In uno scenario concreto, se un conducente dimostra che l’assunzione è avvenuta molto tempo prima del controllo, che gli esami di conferma rilevano tracce non compatibili con uno stato di alterazione e che la condotta di guida non presentava elementi di pericolosità, allora la combinazione di questi fattori può portare alla revisione o all’annullamento della sospensione. È essenziale, però, che tali elementi vengano tempestivamente rappresentati all’autorità competente, allegando documentazione medica e tecnica adeguata.

Iter davanti alla Commissione Medica Locale

L’iter davanti alla Commissione Medica Locale (CML) è il passaggio chiave per valutare l’idoneità alla guida dopo un episodio di presunta guida sotto l’effetto di stupefacenti. La CML non si limita a verificare la mera positività agli esami, ma deve considerare il quadro clinico complessivo, l’eventuale presenza di dipendenza, la stabilità del comportamento di guida e l’aderenza alle indicazioni terapeutiche. In molti casi, la Commissione può richiedere ulteriori accertamenti, visite specialistiche o periodi di osservazione prima di esprimere un giudizio definitivo sull’idoneità.

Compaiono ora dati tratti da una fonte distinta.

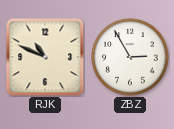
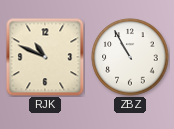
ZBZ: 2:55 -> 10:55
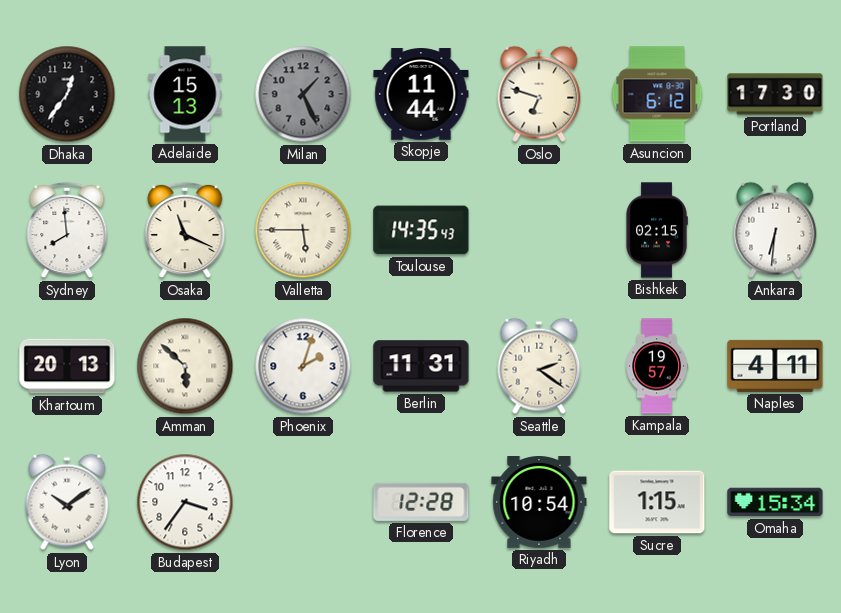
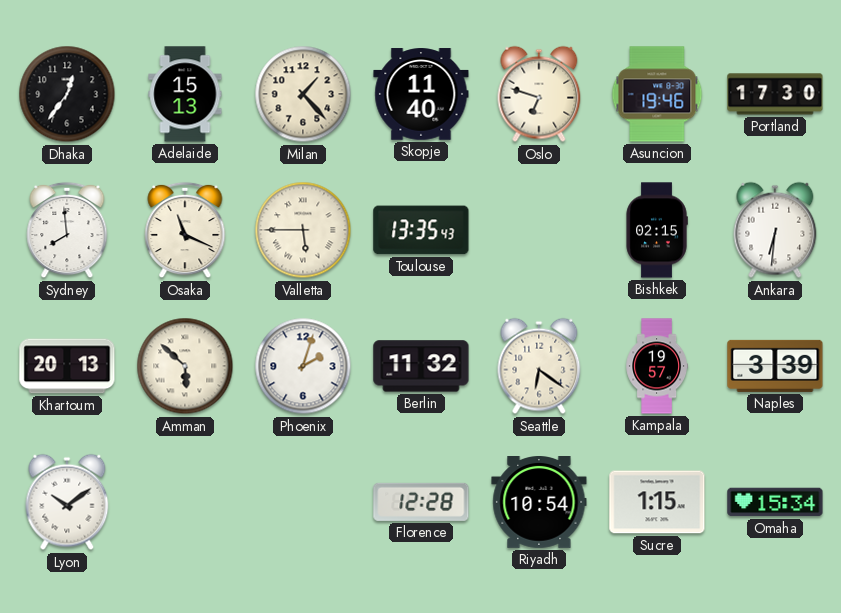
Milan: 1:26 -> 1:23
Milan dial: grey -> cream
Skopje: 11:44 -> 11:40
Asuncion: 6:12 -> 19:46
Toulouse: 14:35 -> 13:35
Berlin: 11:31 -> 11:32
Seattle: 2:21 -> 6:21
Naples: 4:11 -> 3:39
Budapest: 3:36 -> none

Se la sospensione è stata disposta sulla base di un test salivare e di accertamenti poi rivelatisi non coerenti con i criteri indicati dalla Corte costituzionale (pericolo concreto, lasso temporale compatibile, quantità idonee ad alterare la guida), la CML può trovarsi a esaminare un fascicolo già “indebolito” sul piano probatorio. In questa fase, è fondamentale che il conducente porti all’attenzione della Commissione tutta la documentazione utile: referti tossicologici completi, eventuali perizie di parte, certificazioni mediche su terapie in corso, relazioni che attestino l’assenza di condotte di guida pericolose nel periodo successivo al fatto.

Dal punto di vista pratico, se emergono vizi nella catena di custodia, discrepanze tra pre-test salivare e analisi di laboratorio, o una motivazione prefettizia che non tiene conto del pericolo concreto, la CML può segnalare la necessità di riconsiderare il provvedimento o di limitarne gli effetti (ad esempio prevedendo controlli periodici anziché una sospensione prolungata). Per il conducente, ciò significa che anche sospensioni già in corso possono essere oggetto di rivalutazione, soprattutto quando il quadro normativo e giurisprudenziale si è evoluto rispetto al momento del controllo.

Un controllo consapevole del proprio fascicolo – verificando date dei prelievi, modalità di conservazione dei campioni, coerenza tra referti e condotta di guida descritta – permette di individuare eventuali punti deboli del procedimento. Se questi elementi vengono presentati in modo strutturato alla Commissione Medica Locale, con il supporto di professionisti competenti, aumentano le possibilità che una sospensione basata solo su un test salivare preliminare, non adeguatamente confermato, venga ridimensionata o annullata, restituendo al conducente la possibilità di guidare nel rispetto delle regole e della sicurezza collettiva.